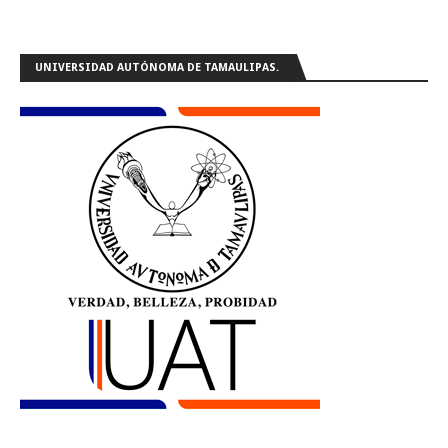
UNIVERSIDAD AUTÓNOMA DE TAMAULIPAS.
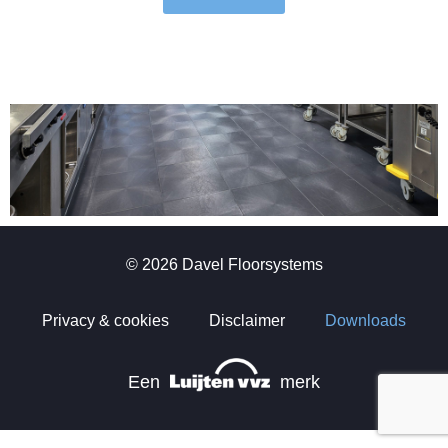
© 2026 Davel Floorsystems
Privacy & cookies
Disclaimer
Downloads
Een
merk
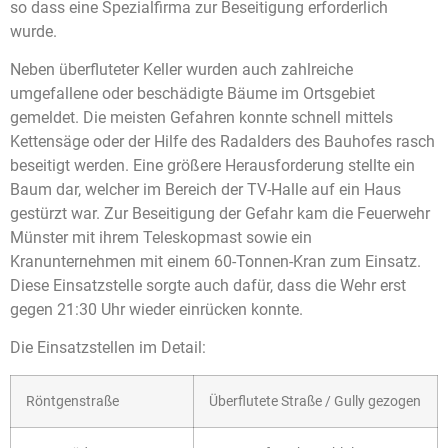
so dass eine Spezialfirma zur Beseitigung erforderlich
wurde.
Neben überfluteter Keller wurden auch zahlreiche
umgefallene oder beschädigte Bäume im Ortsgebiet
gemeldet. Die meisten Gefahren konnte schnell mittels
Kettensäge oder der Hilfe des Radalders des Bauhofes rasch
beseitigt werden. Eine größere Herausforderung stellte ein
Baum dar, welcher im Bereich der TV-Halle auf ein Haus
gestürzt war. Zur Beseitigung der Gefahr kam die Feuerwehr
Münster mit ihrem Teleskopmast sowie ein
Kranunternehmen mit einem 60-Tonnen-Kran zum Einsatz.
Diese Einsatzstelle sorgte auch dafür, dass die Wehr erst
gegen 21:30 Uhr wieder einrücken konnte.
Die Einsatzstellen im Detail:
Röntgenstraße
Überflutete Straße / Gully gezogen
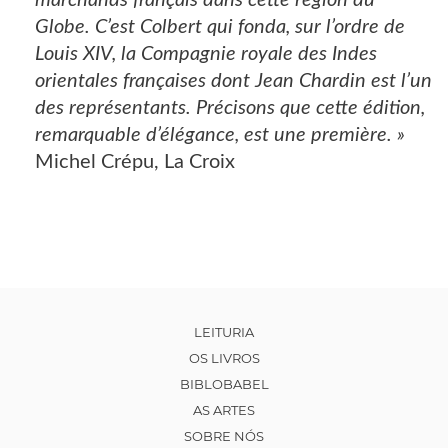
Globe. C’est Colbert qui fonda, sur l’ordre de
Louis XIV, la Compagnie royale des Indes
orientales françaises dont Jean Chardin est l’un
des représentants. Précisons que cette édition,
remarquable d’élégance, est une première. »
Michel Crépu, La Croix
LEITURIA
OS LIVROS
BIBLOBABEL
AS ARTES
SOBRE NÓS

___

WORK ITEM:
From the entries, copy every line in which the word "auch" occurs.

WRITTEN RESPONSE:
Neben überfluteter Keller wurden auch zahlreiche
Diese Einsatzstelle sorgte auch dafür, dass die Wehr erst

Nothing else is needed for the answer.